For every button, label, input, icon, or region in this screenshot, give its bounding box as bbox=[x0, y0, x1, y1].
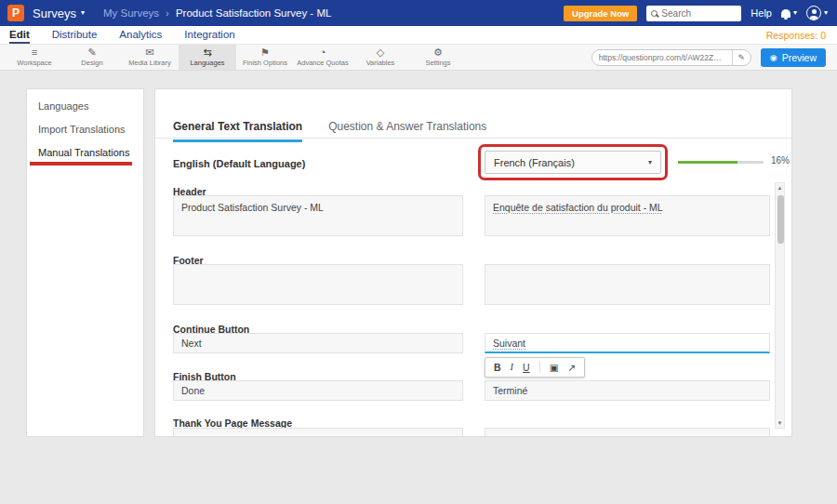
insert-link-icon[interactable]: ↗ bbox=[568, 363, 577, 373]
survey-nav: Edit Distribute Analytics Integration Re… bbox=[0, 26, 837, 45]
caret-down-icon: ▾ bbox=[824, 9, 828, 17]
source-thank-you-input[interactable] bbox=[173, 428, 463, 437]
source-continue-input[interactable]: Next bbox=[173, 333, 463, 353]
target-continue-text: Suivant bbox=[493, 338, 525, 349]
toolbar-item-finish-options[interactable]: ⚑ Finish Options bbox=[236, 45, 294, 70]
edit-url-button[interactable]: ✎ bbox=[732, 50, 751, 65]
topbar: P Surveys ▾ My Surveys › Product Satisfa… bbox=[0, 0, 837, 26]
breadcrumb-my-surveys[interactable]: My Surveys bbox=[103, 7, 159, 19]
translation-tabs: General Text Translation Question & Answ… bbox=[173, 120, 486, 142]
survey-url-box: https://questionpro.com/t/AW22Zd1S1 ✎ bbox=[591, 49, 751, 66]
underline-button[interactable]: U bbox=[523, 363, 530, 373]
caret-down-icon: ▾ bbox=[648, 158, 652, 166]
toolbar-separator bbox=[539, 362, 540, 373]
global-search bbox=[646, 6, 741, 21]
sidebar-item-import-translations[interactable]: Import Translations bbox=[27, 117, 143, 140]
breadcrumb-current-survey: Product Satisfaction Survey - ML bbox=[176, 7, 331, 19]
source-language-label: English (Default Language) bbox=[173, 158, 305, 169]
toolbar-right: https://questionpro.com/t/AW22Zd1S1 ✎ ◉ … bbox=[591, 45, 837, 70]
target-language-value: French (Français) bbox=[494, 157, 575, 168]
panel-scrollbar[interactable]: ▲ ▼ bbox=[775, 182, 785, 429]
breadcrumb-separator-icon: › bbox=[166, 7, 169, 19]
finish-options-icon: ⚑ bbox=[260, 47, 270, 58]
responses-count[interactable]: Responses: 0 bbox=[766, 26, 826, 44]
caret-down-icon: ▾ bbox=[793, 9, 797, 17]
target-header-textarea[interactable]: Enquête de satisfaction du produit - ML bbox=[485, 195, 770, 236]
surveys-menu[interactable]: Surveys ▾ bbox=[33, 7, 85, 20]
target-language-dropdown[interactable]: French (Français) ▾ bbox=[485, 151, 661, 174]
source-finish-input[interactable]: Done bbox=[173, 380, 463, 401]
toolbar-item-label: Languages bbox=[190, 59, 224, 67]
bold-button[interactable]: B bbox=[494, 363, 501, 373]
topbar-right: Upgrade Now Help ▾ ▾ bbox=[564, 6, 828, 21]
eye-icon: ◉ bbox=[770, 53, 777, 62]
questionpro-logo[interactable]: P bbox=[7, 5, 24, 21]
sidebar-item-label: Manual Translations bbox=[38, 147, 129, 158]
annotation-underline bbox=[30, 162, 132, 166]
surveys-menu-label: Surveys bbox=[33, 7, 76, 20]
rich-text-toolbar: B I U ▣ ↗ bbox=[485, 357, 585, 378]
pencil-icon: ✎ bbox=[738, 53, 746, 62]
survey-url[interactable]: https://questionpro.com/t/AW22Zd1S1 bbox=[592, 53, 732, 62]
questionpro-app: P Surveys ▾ My Surveys › Product Satisfa… bbox=[0, 0, 837, 504]
tabs-divider bbox=[155, 138, 791, 139]
target-finish-input[interactable]: Terminé bbox=[485, 380, 770, 401]
tab-general-text-translation[interactable]: General Text Translation bbox=[173, 120, 302, 142]
nav-analytics[interactable]: Analytics bbox=[119, 26, 162, 44]
target-continue-input[interactable]: Suivant bbox=[485, 333, 770, 353]
avatar bbox=[806, 6, 821, 20]
italic-button[interactable]: I bbox=[511, 363, 514, 373]
tab-question-answer-translations[interactable]: Question & Answer Translations bbox=[328, 120, 486, 142]
languages-icon: ⇆ bbox=[203, 47, 211, 58]
nav-distribute[interactable]: Distribute bbox=[52, 26, 98, 44]
target-footer-textarea[interactable] bbox=[485, 264, 770, 305]
toolbar-item-design[interactable]: ✎ Design bbox=[63, 45, 121, 70]
scroll-up-icon[interactable]: ▲ bbox=[777, 183, 783, 192]
toolbar-item-label: Media Library bbox=[128, 59, 170, 67]
scroll-down-icon[interactable]: ▼ bbox=[777, 418, 783, 428]
help-link[interactable]: Help bbox=[751, 7, 772, 19]
gear-icon: ⚙ bbox=[433, 47, 443, 58]
breadcrumb: My Surveys › Product Satisfaction Survey… bbox=[103, 7, 331, 19]
target-thank-you-input[interactable] bbox=[485, 428, 770, 437]
toolbar-item-workspace[interactable]: ≡ Workspace bbox=[6, 45, 63, 70]
source-header-textarea[interactable]: Product Satisfaction Survey - ML bbox=[173, 195, 463, 236]
manual-translations-panel: General Text Translation Question & Answ… bbox=[154, 88, 792, 437]
bell-icon bbox=[781, 9, 790, 18]
toolbar-item-label: Workspace bbox=[17, 59, 51, 67]
upgrade-now-button[interactable]: Upgrade Now bbox=[564, 6, 637, 21]
nav-integration[interactable]: Integration bbox=[184, 26, 234, 44]
preview-button[interactable]: ◉ Preview bbox=[761, 48, 826, 67]
edit-toolbar: ≡ Workspace ✎ Design ✉ Media Library ⇆ L… bbox=[0, 45, 837, 71]
toolbar-item-label: Advance Quotas bbox=[297, 59, 348, 67]
translation-progress-percent: 16% bbox=[771, 155, 790, 166]
target-header-text: Enquête de satisfaction du produit - ML bbox=[493, 202, 663, 213]
translation-progress-fill bbox=[678, 161, 737, 164]
toolbar-item-languages[interactable]: ⇆ Languages bbox=[179, 45, 236, 70]
media-library-icon: ✉ bbox=[145, 47, 153, 58]
workspace-icon: ≡ bbox=[32, 47, 37, 58]
toolbar-item-label: Finish Options bbox=[243, 59, 287, 67]
account-menu[interactable]: ▾ bbox=[806, 6, 828, 20]
search-input[interactable] bbox=[661, 8, 737, 19]
scrollbar-thumb[interactable] bbox=[777, 195, 784, 244]
translation-progress-bar bbox=[678, 161, 764, 164]
search-icon bbox=[651, 10, 658, 17]
nav-edit[interactable]: Edit bbox=[9, 26, 30, 44]
toolbar-item-media-library[interactable]: ✉ Media Library bbox=[121, 45, 179, 70]
toolbar-item-label: Design bbox=[81, 59, 102, 67]
toolbar-item-variables[interactable]: ◇ Variables bbox=[352, 45, 409, 70]
notifications-menu[interactable]: ▾ bbox=[781, 9, 797, 18]
toolbar-item-label: Variables bbox=[366, 59, 395, 67]
toolbar-item-advance-quotas[interactable]: ◔ Advance Quotas bbox=[294, 45, 352, 70]
insert-image-icon[interactable]: ▣ bbox=[550, 363, 559, 373]
sidebar-item-languages[interactable]: Languages bbox=[27, 94, 143, 117]
variables-icon: ◇ bbox=[377, 47, 384, 58]
preview-label: Preview bbox=[782, 52, 817, 63]
toolbar-item-label: Settings bbox=[425, 59, 450, 67]
caret-down-icon: ▾ bbox=[81, 9, 85, 17]
design-icon: ✎ bbox=[87, 47, 96, 58]
toolbar-item-settings[interactable]: ⚙ Settings bbox=[409, 45, 467, 70]
sidebar-item-manual-translations[interactable]: Manual Translations bbox=[27, 140, 143, 164]
source-footer-textarea[interactable] bbox=[173, 264, 463, 305]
•••••
Problem to solve: Filter by the word "Settings": copy every line of the data that holds it.

Response to the exercise:
toolbar-item-label: Settings bbox=[425, 59, 450, 67]
toolbar-item-settings[interactable]: ⚙ Settings bbox=[409, 45, 467, 70]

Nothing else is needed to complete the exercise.